Anonymous wrote:Anonymous wrote:This is a typical DCUM school thread full of parents who know nothing about teaching or how the education system works spouting off as if they do.
This. As a teacher, I just sit back and laugh.
I remember being in a meeting with the reading resource teacher to find out that she spent 80% of her time creating reading lesson plans for teachers. She showed me one she had been working all day on for writing a fairy tale as if that had never been done before in 4th grade. I asked "aren't you helping students with reading?" and the answer was that most of the individual reading help was done by the teacher and not the reading resource. The reading resource was there to support the teachers.

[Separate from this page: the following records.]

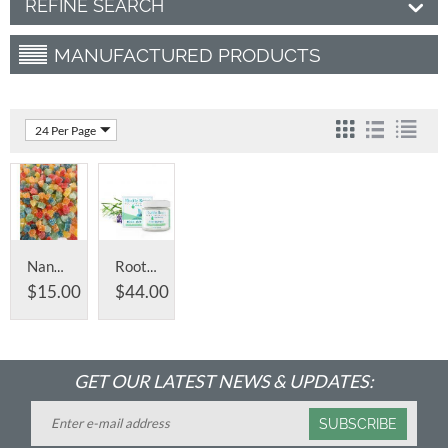
REFINE SEARCH
MANUFACTURED PRODUCTS
24 Per Page
Nano Full Spectrum Infused CBD Gummy's
Root Butter® CBD Muscle Rub
$
15.00
$
44.00
GET OUR LATEST NEWS & UPDATES:
SUBSCRIBE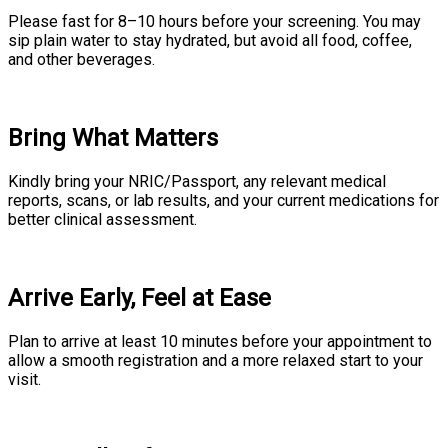
Please fast for 8–10 hours before your screening. You may
sip plain water to stay hydrated, but avoid all food, coffee,
and other beverages.
Bring What Matters
Kindly bring your NRIC/Passport, any relevant medical
reports, scans, or lab results, and your current medications for
better clinical assessment.
Arrive Early, Feel at Ease
Plan to arrive at least 10 minutes before your appointment to
allow a smooth registration and a more relaxed start to your
visit.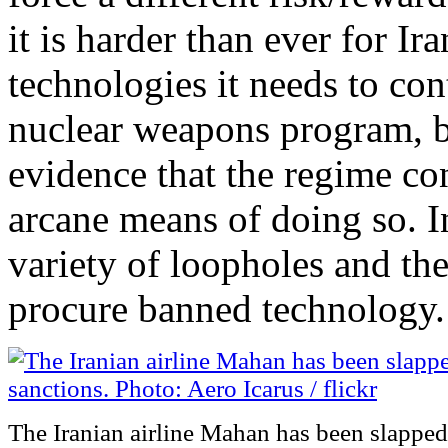
it is harder than ever for I
technologies it needs to con
nuclear weapons program, b
evidence that the regime con
arcane means of doing so. In
variety of loopholes and th
procure banned technology.
The Iranian airline Mahan has been slapped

True story.
Anonymous wrote:Anonymous wrote:Anonymous wrote:Anonymous wrote:The teacher is supposed to be provided with everyone she/he needs to instruct the students. She/he is not. That is the problem.
I agree this is the larger problem. The teacher needs a published book edited by professional editors.
You have no idea how many teachers fight this though. They want to teach what they want to teach.
Have you not seen the thousand posters from all over the US complaining about teaching to the test and how awful Pearson is? How cookie cutter a bought curriculum is? No one can speak in shades of grey anymore. It's like they've completely forgotten that teachers used to have curriculum materials given to them AND they had the option of providing their own.
I remember being in a meeting with the reading resource teacher to find out that she spent 80% of her time creating reading lesson plans for teachers. She showed me one she had been working all day on for writing a fairy tale as if that had never been done before in 4th grade. I asked "aren't you helping students with reading?" and the answer was that most of the individual reading help was done by the teacher and not the reading resource. The reading resource was there to support the teachers. True story.
20:08 again. I remember one more detail. The fairy tale was also teaching dialogue. Needed an entire day planning session to produce a lesson plan for teaching a fairy tale with dialogue.
I blame the teachers. All the teachers at our school are given the option of having curriculum materials given to them and they choose not to use them. We are an AAP center and the teachers use none of the AAP materials. It's infuriating. We have history books sitting on the side of the classrooms opened less than 3 times a year. The materials they provide in their place are not better and take more time.